Seid ihr euch vorher schon einmal begegnet?

Blake: Nein, das war tatsächlich das erste Mal.

Und dann hat dir Pino einige seiner Ideen vorgespielt, und du warst daran interessiert, eine gemeinsame CD zu produzieren?

Blake: Ja! Wir waren zusammen in New York, um gemeinsam John Legends Platte zu promoten, und Pino sagte: „Ich gehe noch in das Studio eines Freundes, um an einem meiner Songs zu arbeiten. Hast du Lust mitzukommen und dir mal anzuhören, was wir da machen?“ Ich ging dann mit und habe gleich ein paar Gitarrentracks eingespielt. Einen oder zwei Monate später traf ich Pino und fragte ihn, was aus dem Track geworden sei.

Blake mit einer Parlor-Gitarre aus der Vorkriegszeit (Bild: Jason Tippett)
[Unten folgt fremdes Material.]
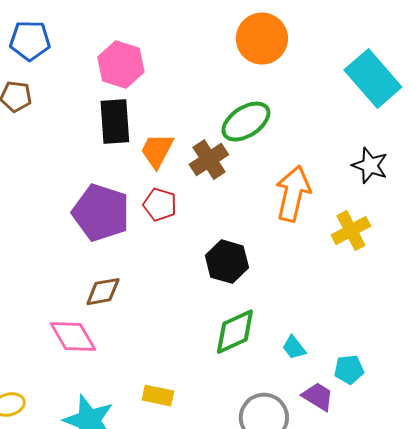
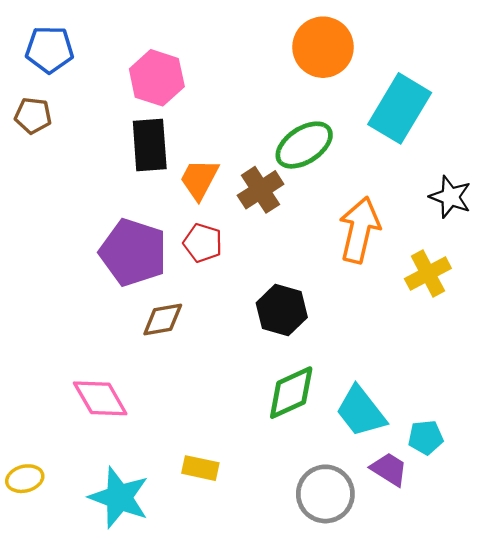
cyan rectangle: (373, 79) -> (400, 108), moved, turned 72
brown diamond: (103, 292) -> (163, 319), moved
cyan trapezoid: (294, 348) -> (361, 411), size x1.8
Wir gingen dann in mein Haus, öffneten die Aufnahme-Session und hörten uns alles nochmal an. Ich schlug vor, den Song, der bis dahin nur aus ein oder zwei Riffs bestand, auszubauen und verschiedene Songteile hinzuzufügen, um damit einen dynamischen Bogen zu kreieren. Nur als Experiment, um zu sehen was dann passiert. Dieser Song war ‚Ekouté‘. Wir haben uns Schritt für Schritt vorgetastet und abhängig von dem Stadium, in dem der Song war, immer neue Ansätze gewählt und mit der Instrumentierung oder mit Polyrhythmen experimentiert. Das war unsere grundsätzliche Methode, auch für die folgenden Nummern.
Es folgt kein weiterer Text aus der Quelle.